歴史を変えることはできないし、私に歴史的な問題を言われてもどうしようもない。ここで私が導き出した結論は、この2点だった。私にできるのは一個人として、人として正しいことを相手を問わずにやることと、歴史的な問題が両国にあってもなお一個人として親交を深めたいとお互いが思う人とだけ、交流を深めればいいということだった。シンガポールで出会った北京出身のJoyceと色々な話をしたが、我々は日中間のややこしい政治や歴史の話を持ち出さなかった。旅行の話から話題がチベット問題になった時も雲行きが怪しくなりそうだったので、2人とも話題を変えた。本当に仲良くなりたいと思う人とは、歴史や政治に関するセンシティブな話題をそもそも出さない。もしくは本当に信頼関係ができており、センシティブな話をしてもなお友好的でいられる場合だけだと思う。そうでない人と無理に親交を深める必要もないし、個人的には反日感情を持たれても仕方がないと思うしかなかった。もし自分が逆の立場だったら、同じことを思ったかもしれない。(でも同じ立場じゃないから、理解することができない)

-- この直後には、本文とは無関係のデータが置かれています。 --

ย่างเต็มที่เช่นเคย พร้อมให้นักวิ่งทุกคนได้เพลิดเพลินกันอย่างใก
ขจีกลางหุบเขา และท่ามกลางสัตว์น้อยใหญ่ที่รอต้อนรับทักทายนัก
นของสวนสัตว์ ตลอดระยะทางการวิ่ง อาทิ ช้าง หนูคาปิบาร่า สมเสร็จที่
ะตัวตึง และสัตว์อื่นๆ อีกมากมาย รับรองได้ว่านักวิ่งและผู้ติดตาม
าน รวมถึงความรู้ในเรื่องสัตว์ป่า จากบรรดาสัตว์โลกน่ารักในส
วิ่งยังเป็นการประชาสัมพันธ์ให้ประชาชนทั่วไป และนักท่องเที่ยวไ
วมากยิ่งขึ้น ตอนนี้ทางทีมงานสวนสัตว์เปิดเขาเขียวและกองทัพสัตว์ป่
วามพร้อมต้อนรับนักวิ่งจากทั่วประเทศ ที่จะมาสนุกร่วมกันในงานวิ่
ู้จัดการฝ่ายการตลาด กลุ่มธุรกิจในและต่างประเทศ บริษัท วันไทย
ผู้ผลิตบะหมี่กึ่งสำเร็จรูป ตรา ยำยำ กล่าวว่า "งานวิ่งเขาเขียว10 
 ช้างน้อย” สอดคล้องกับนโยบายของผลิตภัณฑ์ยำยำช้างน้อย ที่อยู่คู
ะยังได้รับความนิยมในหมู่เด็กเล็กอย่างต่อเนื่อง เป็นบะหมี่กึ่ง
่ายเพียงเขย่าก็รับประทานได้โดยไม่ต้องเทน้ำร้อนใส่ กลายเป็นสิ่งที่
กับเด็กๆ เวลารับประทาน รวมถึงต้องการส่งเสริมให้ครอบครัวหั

中国に来なければこういったことをそもそも考えなかったので、とてもいい経験になった。色んな考えの人がおり人それぞれなので、ひとくくりに何かの答えを出すことはできないのは分かっているが、それと同時に色んな疑問が頭に沸いた。『反日感情を持っていながら、なぜ日本に住みたいと思う人がいるのか。なぜ商売目的以外で日本語を勉強するのか。どんな思いで日本に旅行に来るのか・・・』。そして私は何のために中国語を学ぶのか、少しわからなくなってしまった。中国人や文化を理解したいと思い始めたが、それをして一体どうなるというのだろう。

中国は地理的には近いが、遠い国だ。と何かの本で読んだことがあったが、まさにその通りだと思った。そろそろチェックアウトしなければ・・・さよなら、厦門。